Wherever a line in the records below contains "Game", copy that line.

• [Records]:
- - -
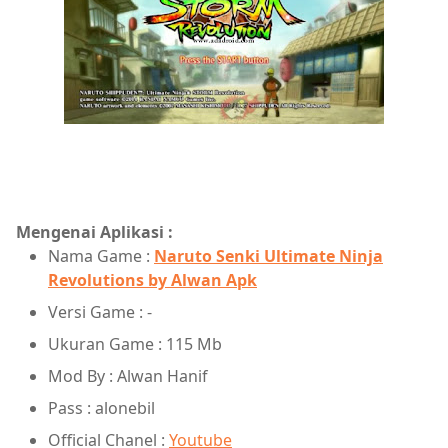
Mengenai Aplikasi :
Nama Game :
Naruto Senki Ultimate Ninja
Revolutions by Alwan Apk
Versi Game : -
Ukuran Game : 115 Mb
Mod By : Alwan Hanif
Pass : alonebil
Official Chanel :
Youtube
- - -
• [Task answer]:
Nama Game :
Versi Game : -
Ukuran Game : 115 Mb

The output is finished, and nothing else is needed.